Kenan Zhang; Xiaoyu Liu; Haoxiong Zhang; Ke Deng; Mingzhe Yan; Wei Yao; Mingtian Zheng; Eike F Schwier; Kenya Shimada; Jonathan D Denlinger; Yang Wu; Wenhui Duan; Shuyun Zhou

doi:10.1103/PhysRevLett.121.206402

Evidence for a Quasi-One-Dimensional Charge Density Wave in CuTe by Angle-Resolved Photoemission Spectroscopy

Phys Rev Lett. 2018 Nov 16;121(20):206402. doi: 10.1103/PhysRevLett.121.206402.

Authors

Kenan Zhang¹, Xiaoyu Liu¹, Haoxiong Zhang¹, Ke Deng¹, Mingzhe Yan¹, Wei Yao¹, Mingtian Zheng², Eike F Schwier², Kenya Shimada², Jonathan D Denlinger³, Yang Wu⁴, Wenhui Duan^{1

5}, Shuyun Zhou^{1

5}

Affiliations

¹ State Key Laboratory of Low Dimensional Quantum Physics and Department of Physics, Tsinghua University, Beijing 100084, China.
² Hiroshima Synchrotron Radiation Center, Hiroshima University, Higashihiroshima, Hiroshima 739-0046, Japan.
³ Advanced Light Source, Lawrence Berkeley National Laboratory, Berkeley, California 94720, USA.
⁴ Department of Physics and Tsinghua-Foxconn Nanotechnology Research Center, Tsinghua University, Beijing, 100084, China.
⁵ Collaborative Innovation Center of Quantum Matter, Beijing, China.

PMID: 30500247
DOI: 10.1103/PhysRevLett.121.206402

Abstract

We report the electronic structure of CuTe with a high charge density wave (CDW) transition temperature T_{c}=335 K by angle-resolved photoemission spectroscopy.
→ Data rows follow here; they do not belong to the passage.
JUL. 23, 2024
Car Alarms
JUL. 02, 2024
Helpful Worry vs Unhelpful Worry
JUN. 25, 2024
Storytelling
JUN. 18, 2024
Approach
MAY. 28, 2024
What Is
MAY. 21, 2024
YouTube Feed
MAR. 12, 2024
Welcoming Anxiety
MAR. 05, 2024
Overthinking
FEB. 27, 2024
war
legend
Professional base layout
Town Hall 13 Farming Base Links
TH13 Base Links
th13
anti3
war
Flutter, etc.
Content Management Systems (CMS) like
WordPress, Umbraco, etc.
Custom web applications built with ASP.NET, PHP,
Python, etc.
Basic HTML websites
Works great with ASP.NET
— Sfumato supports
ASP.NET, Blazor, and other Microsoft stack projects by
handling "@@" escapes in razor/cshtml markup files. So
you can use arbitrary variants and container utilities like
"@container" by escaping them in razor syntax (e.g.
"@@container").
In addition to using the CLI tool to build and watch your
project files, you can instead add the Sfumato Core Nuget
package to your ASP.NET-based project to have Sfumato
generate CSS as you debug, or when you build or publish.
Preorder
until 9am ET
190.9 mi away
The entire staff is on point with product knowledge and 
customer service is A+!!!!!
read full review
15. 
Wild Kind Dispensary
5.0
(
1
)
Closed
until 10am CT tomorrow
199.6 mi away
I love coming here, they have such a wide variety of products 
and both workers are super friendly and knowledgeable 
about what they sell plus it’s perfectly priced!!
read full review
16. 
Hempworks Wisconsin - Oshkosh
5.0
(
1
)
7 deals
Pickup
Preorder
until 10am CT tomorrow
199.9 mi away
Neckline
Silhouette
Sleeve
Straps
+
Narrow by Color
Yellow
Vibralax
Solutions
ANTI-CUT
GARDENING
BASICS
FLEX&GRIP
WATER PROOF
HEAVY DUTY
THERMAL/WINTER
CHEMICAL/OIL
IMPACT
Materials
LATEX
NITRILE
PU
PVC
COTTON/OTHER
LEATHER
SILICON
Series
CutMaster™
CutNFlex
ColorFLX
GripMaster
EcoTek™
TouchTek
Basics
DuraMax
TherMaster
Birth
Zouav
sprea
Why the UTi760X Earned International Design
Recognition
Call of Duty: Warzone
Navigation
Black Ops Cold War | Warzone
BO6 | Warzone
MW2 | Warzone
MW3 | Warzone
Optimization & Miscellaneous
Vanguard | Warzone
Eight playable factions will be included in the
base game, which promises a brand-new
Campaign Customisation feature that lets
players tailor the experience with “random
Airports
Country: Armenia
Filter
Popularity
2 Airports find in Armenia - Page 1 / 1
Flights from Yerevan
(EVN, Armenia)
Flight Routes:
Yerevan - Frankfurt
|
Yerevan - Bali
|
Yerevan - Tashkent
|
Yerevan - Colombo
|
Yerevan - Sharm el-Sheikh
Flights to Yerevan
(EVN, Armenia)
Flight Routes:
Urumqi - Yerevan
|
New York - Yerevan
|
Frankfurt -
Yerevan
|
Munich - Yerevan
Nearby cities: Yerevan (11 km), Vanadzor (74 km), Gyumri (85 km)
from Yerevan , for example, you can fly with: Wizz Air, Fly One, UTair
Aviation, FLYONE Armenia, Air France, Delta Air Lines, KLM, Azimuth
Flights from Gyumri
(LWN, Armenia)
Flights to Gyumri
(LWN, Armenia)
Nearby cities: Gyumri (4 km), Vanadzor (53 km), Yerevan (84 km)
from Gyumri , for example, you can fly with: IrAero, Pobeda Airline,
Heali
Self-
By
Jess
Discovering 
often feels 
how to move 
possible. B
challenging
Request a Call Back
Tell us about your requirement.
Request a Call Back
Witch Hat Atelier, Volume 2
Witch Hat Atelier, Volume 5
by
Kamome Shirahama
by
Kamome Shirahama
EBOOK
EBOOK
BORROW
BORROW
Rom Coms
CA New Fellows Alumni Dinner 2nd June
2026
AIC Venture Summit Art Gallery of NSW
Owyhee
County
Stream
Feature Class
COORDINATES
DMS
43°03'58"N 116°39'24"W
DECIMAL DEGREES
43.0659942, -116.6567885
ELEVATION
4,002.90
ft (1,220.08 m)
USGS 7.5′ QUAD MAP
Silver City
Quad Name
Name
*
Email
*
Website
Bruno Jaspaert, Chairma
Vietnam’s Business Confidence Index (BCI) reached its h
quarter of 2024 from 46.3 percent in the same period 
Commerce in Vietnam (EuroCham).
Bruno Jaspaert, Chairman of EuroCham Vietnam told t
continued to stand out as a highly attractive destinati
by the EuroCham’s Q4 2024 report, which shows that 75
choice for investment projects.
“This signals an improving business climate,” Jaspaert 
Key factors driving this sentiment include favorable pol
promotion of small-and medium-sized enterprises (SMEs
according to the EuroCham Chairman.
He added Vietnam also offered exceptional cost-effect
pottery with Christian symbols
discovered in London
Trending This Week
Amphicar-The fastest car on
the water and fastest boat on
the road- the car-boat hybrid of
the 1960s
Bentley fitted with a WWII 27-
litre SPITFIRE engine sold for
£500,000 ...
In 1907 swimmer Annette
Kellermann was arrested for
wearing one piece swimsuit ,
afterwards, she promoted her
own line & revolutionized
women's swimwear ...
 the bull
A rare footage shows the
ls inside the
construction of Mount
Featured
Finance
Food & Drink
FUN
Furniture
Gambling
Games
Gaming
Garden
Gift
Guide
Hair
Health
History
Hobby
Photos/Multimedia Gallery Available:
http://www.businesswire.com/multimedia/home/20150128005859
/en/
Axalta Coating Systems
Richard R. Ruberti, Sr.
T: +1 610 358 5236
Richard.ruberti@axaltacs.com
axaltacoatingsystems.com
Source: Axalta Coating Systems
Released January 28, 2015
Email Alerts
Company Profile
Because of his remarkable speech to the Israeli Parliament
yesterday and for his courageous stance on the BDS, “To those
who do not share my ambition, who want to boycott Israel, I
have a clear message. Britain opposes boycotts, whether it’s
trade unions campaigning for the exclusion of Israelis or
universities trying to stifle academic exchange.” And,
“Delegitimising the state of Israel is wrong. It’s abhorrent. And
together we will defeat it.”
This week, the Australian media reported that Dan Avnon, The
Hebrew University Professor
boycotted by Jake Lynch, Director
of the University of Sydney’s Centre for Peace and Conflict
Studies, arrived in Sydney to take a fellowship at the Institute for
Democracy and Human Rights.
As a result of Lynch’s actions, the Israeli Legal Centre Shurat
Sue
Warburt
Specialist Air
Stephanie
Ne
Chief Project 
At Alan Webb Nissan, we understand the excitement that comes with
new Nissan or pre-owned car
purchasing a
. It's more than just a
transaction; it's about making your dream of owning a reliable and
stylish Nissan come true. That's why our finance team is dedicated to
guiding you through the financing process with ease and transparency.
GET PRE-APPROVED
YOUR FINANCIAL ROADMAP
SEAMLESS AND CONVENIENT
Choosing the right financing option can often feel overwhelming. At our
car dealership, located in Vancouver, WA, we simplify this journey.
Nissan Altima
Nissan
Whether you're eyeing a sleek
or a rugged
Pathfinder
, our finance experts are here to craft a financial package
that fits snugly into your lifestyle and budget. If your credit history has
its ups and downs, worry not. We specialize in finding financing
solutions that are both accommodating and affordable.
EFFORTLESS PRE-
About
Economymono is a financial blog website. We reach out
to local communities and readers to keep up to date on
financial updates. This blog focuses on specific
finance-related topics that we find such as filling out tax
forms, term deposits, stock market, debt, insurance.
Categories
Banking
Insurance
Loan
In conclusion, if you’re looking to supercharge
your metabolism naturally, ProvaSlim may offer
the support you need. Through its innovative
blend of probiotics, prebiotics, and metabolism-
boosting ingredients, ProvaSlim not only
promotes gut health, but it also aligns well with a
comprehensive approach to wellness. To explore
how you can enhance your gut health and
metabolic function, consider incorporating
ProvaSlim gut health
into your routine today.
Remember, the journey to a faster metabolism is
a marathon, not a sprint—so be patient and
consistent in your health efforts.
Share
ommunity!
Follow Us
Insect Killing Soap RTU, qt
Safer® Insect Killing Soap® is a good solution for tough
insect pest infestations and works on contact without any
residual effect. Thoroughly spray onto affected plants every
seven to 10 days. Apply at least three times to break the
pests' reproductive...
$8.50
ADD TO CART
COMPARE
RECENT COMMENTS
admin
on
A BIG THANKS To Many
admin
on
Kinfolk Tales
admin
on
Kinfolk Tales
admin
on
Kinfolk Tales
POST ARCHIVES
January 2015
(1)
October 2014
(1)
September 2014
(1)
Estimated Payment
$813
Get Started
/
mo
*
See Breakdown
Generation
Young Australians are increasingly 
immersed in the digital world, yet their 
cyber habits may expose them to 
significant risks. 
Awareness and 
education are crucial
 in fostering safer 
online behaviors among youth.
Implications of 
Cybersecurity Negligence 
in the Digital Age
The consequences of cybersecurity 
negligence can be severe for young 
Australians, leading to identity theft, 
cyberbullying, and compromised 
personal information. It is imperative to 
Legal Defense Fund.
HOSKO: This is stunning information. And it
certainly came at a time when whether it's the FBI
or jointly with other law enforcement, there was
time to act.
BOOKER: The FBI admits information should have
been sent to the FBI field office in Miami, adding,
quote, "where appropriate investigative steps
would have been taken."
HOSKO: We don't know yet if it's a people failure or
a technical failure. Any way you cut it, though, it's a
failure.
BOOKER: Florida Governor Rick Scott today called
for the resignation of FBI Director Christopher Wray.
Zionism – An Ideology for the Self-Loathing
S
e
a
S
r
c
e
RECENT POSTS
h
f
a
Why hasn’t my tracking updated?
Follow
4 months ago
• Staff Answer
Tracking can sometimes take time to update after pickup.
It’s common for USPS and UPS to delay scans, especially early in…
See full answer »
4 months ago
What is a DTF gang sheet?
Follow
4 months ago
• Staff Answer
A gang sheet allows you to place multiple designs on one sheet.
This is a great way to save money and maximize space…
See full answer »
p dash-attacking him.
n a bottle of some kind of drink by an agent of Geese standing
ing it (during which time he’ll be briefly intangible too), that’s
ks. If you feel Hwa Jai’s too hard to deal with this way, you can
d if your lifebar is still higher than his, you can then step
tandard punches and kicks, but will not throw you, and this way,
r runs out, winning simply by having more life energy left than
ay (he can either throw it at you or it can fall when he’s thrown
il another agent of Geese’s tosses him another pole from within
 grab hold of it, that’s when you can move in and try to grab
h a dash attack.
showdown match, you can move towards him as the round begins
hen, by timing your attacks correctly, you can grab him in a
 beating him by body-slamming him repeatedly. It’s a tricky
An anisotropic charge density wave gap with a maximum value of 190 meV is observed in the quasi-one-dimensional band formed by Te p_{x} orbitals. The CDW gap can be filled by increasing the temperature or electron doping through in situ potassium deposition. Combining the experimental results with calculated electron scattering susceptibility and phonon dispersion, we suggest that both Fermi surface nesting and electron-phonon coupling play important roles in the emergence of the CDW.